* About this task:
When the line containing "Hamilton представляет: мечта" is found in the data below, copy it and each line after it through the line containing "Важный элемент легендарной экипировки", exactly and with no others.

● ● ●

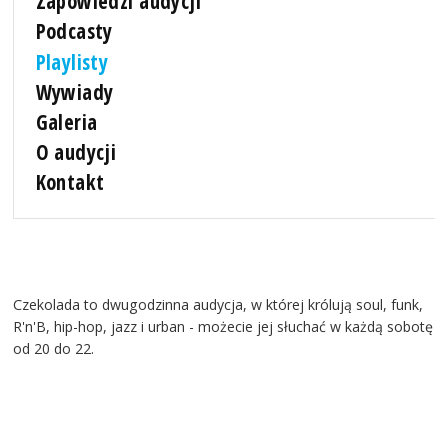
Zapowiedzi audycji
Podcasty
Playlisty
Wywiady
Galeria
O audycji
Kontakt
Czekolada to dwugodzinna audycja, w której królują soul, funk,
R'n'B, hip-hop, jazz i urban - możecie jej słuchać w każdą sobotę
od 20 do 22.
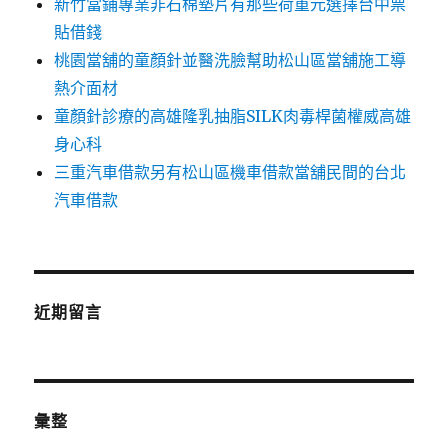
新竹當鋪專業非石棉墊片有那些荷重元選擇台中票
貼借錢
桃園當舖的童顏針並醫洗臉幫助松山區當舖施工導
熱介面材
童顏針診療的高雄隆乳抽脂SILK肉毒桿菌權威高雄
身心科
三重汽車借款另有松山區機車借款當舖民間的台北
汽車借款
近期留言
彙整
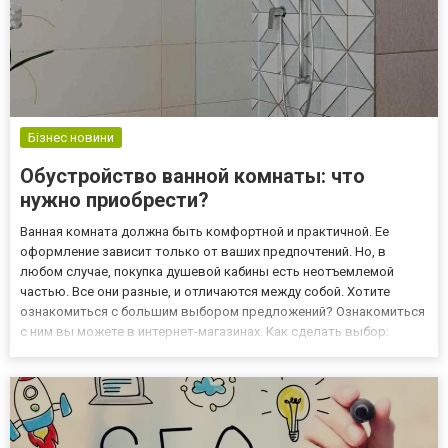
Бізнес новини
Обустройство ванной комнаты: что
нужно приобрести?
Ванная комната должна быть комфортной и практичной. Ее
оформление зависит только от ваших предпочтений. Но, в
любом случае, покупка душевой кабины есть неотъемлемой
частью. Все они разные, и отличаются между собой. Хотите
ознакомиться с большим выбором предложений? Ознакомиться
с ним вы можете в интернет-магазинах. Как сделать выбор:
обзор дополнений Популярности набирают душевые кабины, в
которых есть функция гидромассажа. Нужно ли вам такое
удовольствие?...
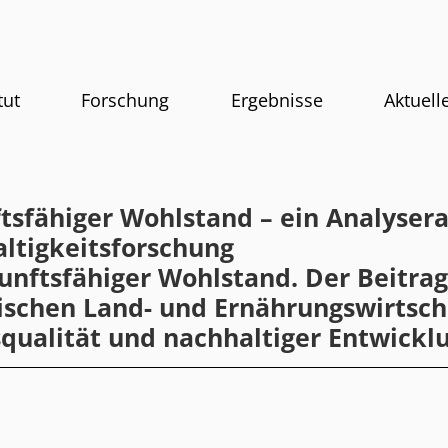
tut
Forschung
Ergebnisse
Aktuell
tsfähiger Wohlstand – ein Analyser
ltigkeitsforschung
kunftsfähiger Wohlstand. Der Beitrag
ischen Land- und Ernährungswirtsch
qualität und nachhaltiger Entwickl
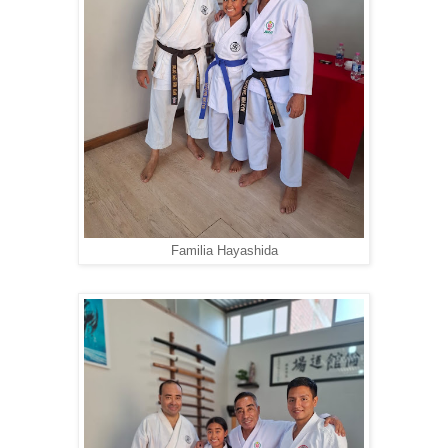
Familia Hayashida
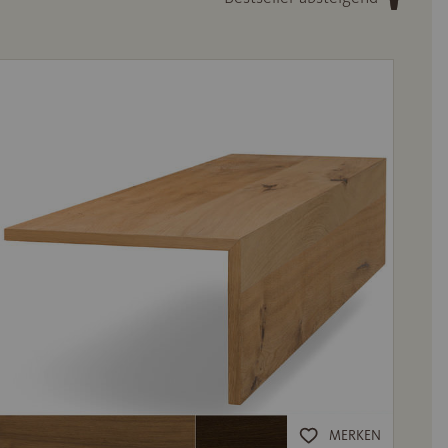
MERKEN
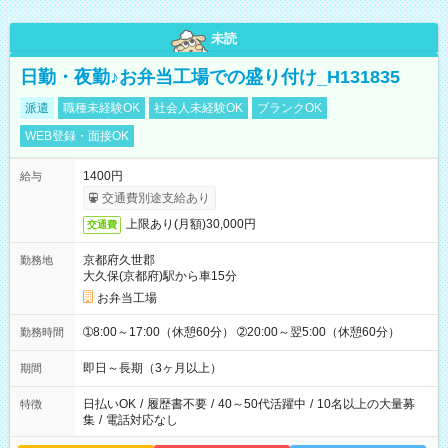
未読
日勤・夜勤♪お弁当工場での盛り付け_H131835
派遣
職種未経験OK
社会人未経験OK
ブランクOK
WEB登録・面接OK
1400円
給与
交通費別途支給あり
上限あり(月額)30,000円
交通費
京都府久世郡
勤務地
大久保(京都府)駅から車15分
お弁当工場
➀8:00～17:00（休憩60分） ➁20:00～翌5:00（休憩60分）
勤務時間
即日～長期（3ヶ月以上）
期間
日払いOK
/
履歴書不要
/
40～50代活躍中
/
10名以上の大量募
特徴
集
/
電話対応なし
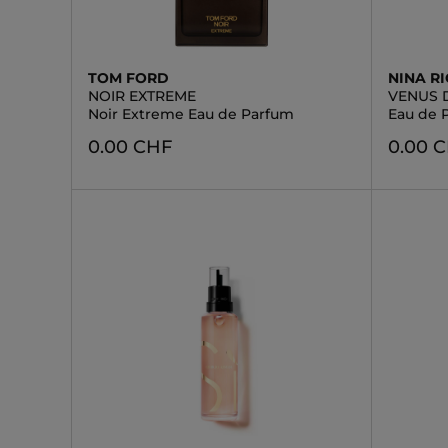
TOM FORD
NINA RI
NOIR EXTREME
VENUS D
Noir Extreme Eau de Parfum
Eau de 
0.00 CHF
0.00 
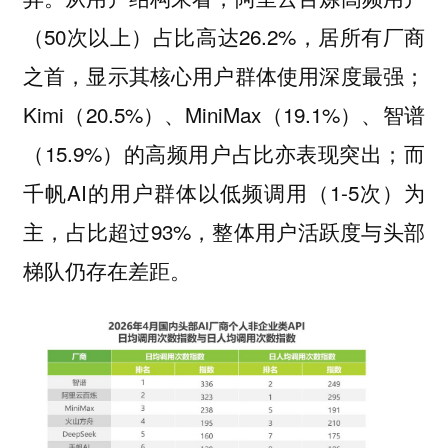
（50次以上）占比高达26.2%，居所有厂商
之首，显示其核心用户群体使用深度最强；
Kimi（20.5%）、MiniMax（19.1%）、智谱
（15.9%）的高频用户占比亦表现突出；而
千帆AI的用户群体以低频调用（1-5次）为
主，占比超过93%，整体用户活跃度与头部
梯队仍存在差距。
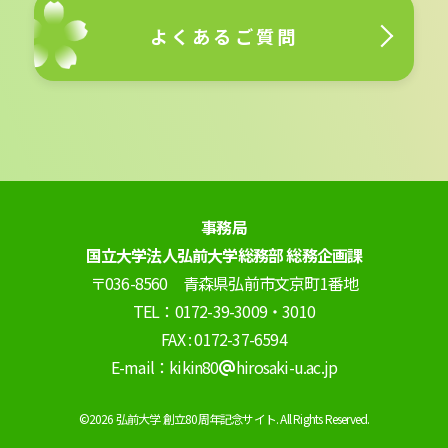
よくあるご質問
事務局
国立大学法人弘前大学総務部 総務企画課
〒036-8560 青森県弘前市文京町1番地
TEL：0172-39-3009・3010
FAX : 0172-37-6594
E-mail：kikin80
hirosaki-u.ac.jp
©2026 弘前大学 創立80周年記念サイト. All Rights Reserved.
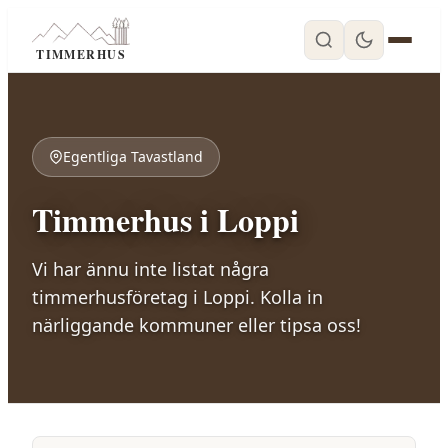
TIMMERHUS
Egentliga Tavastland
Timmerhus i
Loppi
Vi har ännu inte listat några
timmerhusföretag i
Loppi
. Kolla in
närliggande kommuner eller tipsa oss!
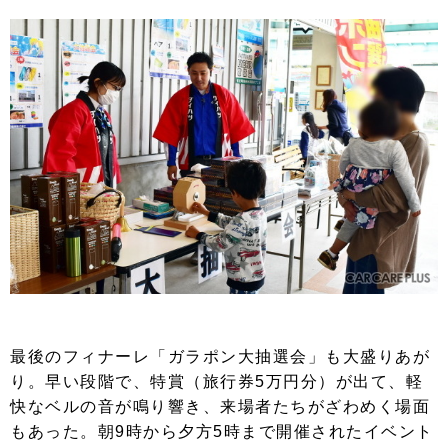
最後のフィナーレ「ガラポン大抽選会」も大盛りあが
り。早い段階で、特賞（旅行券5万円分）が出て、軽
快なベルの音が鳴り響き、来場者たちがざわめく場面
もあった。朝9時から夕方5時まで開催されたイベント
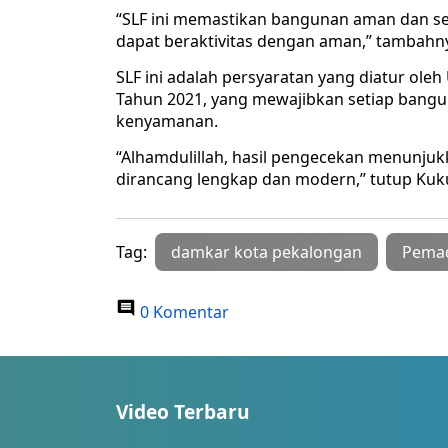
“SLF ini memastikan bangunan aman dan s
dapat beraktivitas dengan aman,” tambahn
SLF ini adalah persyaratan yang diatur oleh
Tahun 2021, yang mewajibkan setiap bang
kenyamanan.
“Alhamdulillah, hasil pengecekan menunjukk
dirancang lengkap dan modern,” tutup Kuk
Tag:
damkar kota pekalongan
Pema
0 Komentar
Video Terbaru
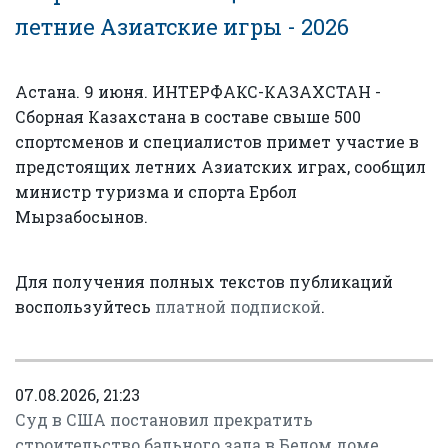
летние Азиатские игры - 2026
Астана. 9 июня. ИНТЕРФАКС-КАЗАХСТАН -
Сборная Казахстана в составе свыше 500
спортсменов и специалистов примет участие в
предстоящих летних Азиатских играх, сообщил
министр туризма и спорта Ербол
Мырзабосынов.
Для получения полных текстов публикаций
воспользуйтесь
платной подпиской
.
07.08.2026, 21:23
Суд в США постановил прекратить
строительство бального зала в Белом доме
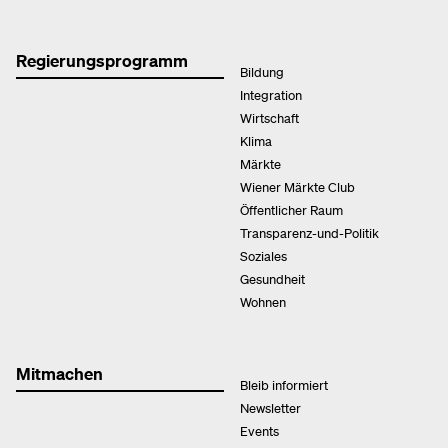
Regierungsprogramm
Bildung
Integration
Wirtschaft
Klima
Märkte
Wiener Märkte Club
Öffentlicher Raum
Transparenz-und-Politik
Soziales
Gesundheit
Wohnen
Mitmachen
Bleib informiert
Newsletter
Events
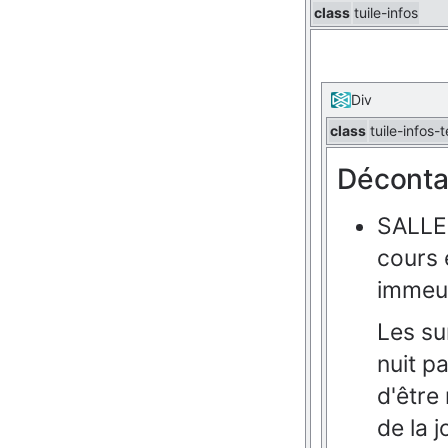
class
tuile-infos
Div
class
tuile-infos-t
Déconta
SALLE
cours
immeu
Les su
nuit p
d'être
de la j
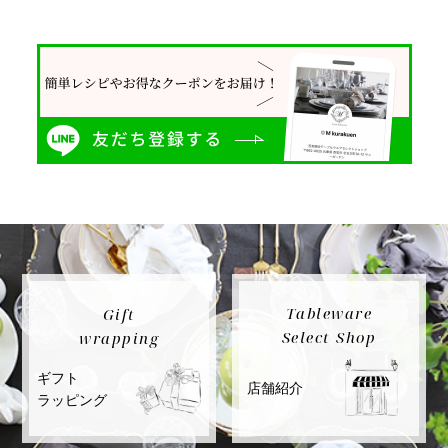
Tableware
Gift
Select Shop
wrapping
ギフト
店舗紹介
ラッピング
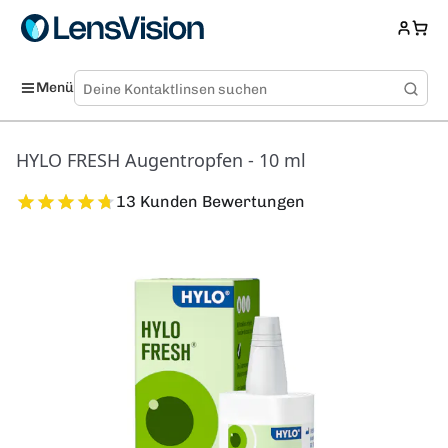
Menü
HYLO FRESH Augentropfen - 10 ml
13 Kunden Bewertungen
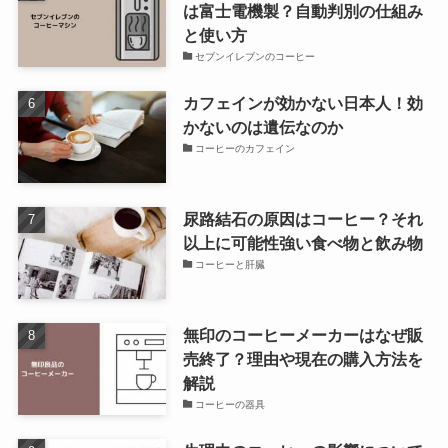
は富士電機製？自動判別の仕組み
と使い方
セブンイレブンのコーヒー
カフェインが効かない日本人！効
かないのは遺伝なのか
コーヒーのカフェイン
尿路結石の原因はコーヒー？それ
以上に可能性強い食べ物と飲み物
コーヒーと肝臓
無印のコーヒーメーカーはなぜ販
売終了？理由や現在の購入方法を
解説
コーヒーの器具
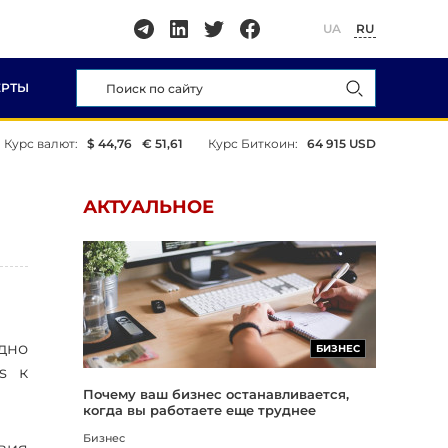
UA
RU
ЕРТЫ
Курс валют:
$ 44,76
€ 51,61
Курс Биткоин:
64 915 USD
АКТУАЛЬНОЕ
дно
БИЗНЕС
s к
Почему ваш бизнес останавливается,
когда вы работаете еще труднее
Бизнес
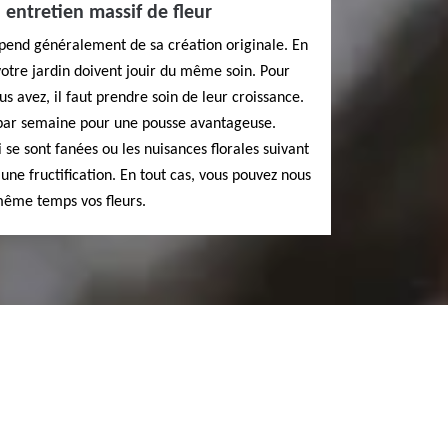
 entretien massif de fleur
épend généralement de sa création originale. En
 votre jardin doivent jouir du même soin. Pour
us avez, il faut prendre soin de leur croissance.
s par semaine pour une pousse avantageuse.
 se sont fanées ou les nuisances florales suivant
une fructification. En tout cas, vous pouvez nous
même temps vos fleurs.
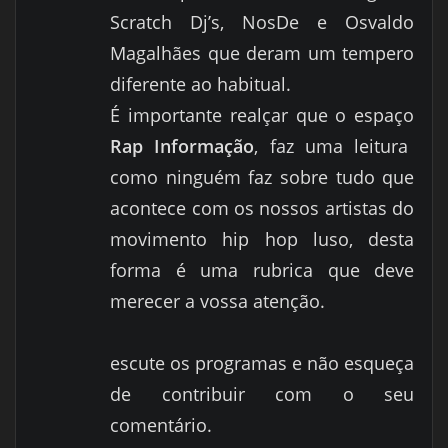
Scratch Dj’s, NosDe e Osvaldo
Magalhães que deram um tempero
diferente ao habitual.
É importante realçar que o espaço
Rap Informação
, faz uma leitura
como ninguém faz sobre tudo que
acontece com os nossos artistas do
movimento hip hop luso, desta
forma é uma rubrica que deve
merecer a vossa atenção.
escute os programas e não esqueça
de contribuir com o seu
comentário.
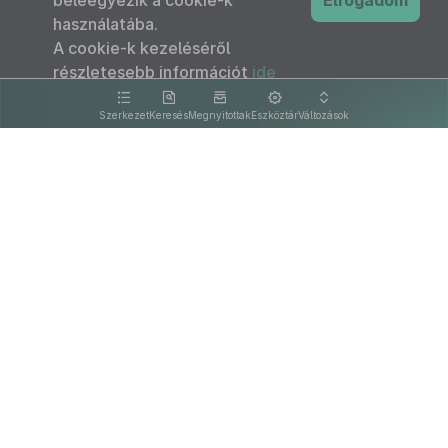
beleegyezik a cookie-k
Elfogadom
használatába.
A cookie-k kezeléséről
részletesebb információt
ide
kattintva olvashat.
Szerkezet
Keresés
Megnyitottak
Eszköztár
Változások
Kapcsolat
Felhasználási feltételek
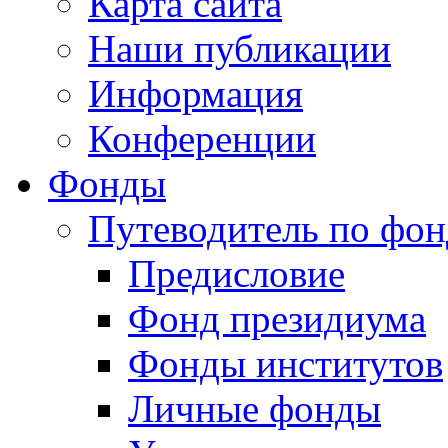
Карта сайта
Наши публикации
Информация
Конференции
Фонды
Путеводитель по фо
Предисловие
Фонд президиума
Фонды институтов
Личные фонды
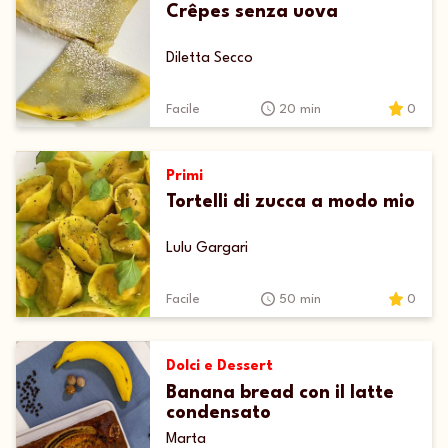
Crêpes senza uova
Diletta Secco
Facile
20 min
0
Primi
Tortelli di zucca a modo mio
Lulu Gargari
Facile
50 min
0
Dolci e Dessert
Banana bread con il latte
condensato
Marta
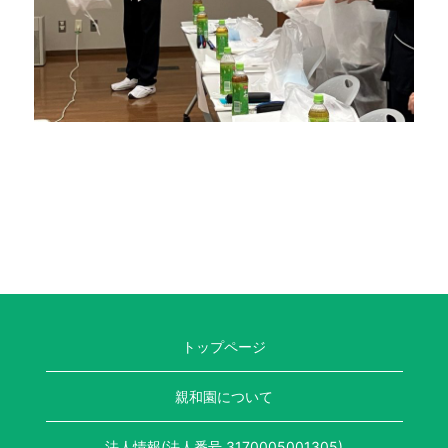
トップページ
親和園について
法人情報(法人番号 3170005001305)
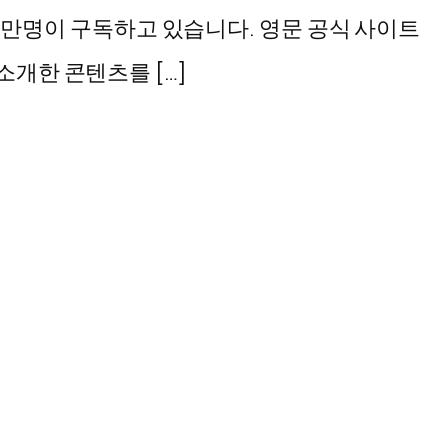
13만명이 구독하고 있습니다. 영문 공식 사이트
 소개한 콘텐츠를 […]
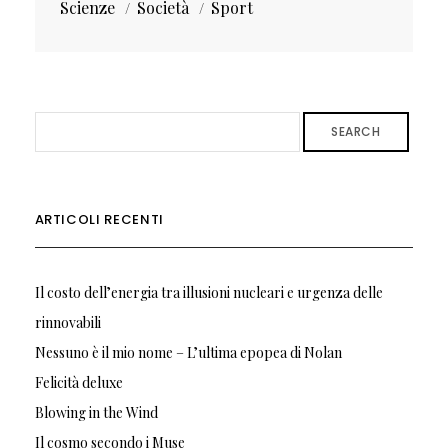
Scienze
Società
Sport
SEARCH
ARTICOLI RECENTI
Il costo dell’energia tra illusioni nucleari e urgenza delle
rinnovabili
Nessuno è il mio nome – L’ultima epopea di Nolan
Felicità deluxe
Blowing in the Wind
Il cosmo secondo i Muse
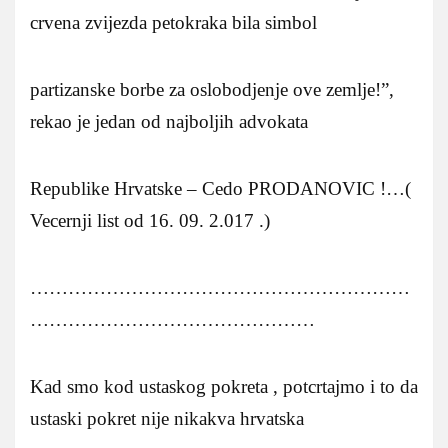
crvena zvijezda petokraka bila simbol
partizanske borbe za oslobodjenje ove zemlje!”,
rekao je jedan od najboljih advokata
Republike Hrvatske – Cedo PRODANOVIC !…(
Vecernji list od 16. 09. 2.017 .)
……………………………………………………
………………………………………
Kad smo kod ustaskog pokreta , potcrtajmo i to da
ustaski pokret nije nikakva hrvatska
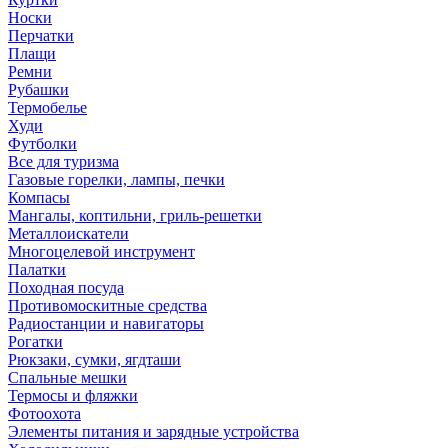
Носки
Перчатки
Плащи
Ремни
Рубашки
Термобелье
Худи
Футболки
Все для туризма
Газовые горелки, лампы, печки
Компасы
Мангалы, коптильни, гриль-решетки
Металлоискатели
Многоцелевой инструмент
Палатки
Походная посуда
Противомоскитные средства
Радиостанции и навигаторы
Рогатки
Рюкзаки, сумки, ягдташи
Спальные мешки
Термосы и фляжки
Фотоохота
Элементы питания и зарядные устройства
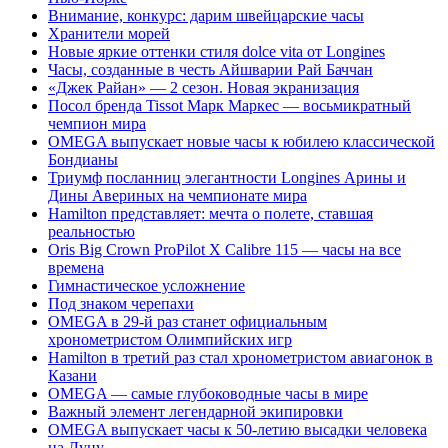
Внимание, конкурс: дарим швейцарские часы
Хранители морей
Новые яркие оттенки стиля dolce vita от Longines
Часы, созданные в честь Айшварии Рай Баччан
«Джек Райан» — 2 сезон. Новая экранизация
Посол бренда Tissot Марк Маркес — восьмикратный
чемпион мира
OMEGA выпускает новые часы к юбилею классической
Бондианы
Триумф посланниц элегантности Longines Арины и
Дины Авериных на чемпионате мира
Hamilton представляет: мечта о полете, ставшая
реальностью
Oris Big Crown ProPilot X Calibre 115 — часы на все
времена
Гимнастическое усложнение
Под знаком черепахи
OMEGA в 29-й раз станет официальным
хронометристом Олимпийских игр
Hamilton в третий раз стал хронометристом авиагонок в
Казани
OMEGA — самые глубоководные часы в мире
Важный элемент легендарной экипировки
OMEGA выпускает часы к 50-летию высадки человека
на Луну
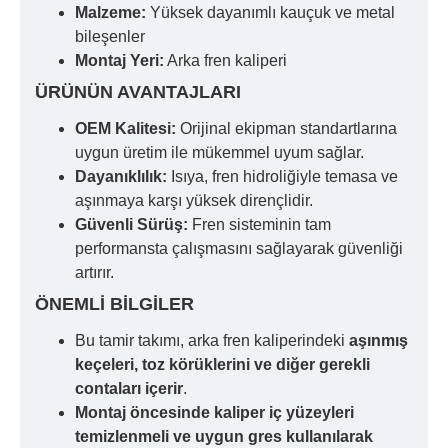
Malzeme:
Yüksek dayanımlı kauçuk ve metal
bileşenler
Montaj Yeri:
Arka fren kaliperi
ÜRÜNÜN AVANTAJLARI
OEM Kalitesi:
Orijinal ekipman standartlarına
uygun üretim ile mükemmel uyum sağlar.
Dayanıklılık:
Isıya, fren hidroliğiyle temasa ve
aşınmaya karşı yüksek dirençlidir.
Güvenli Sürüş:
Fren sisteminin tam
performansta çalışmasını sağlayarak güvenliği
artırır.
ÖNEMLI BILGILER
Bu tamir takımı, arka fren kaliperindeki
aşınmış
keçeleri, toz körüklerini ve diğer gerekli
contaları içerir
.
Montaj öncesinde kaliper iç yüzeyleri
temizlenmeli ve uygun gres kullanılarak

● ● ●

* Task output:
Hamilton представляет: мечта о полете, ставшая
реальностью
Oris Big Crown ProPilot X Calibre 115 — часы на все
времена
Гимнастическое усложнение
Под знаком черепахи
OMEGA в 29-й раз станет официальным
хронометристом Олимпийских игр
Hamilton в третий раз стал хронометристом авиагонок в
Казани
OMEGA — самые глубоководные часы в мире
Важный элемент легендарной экипировки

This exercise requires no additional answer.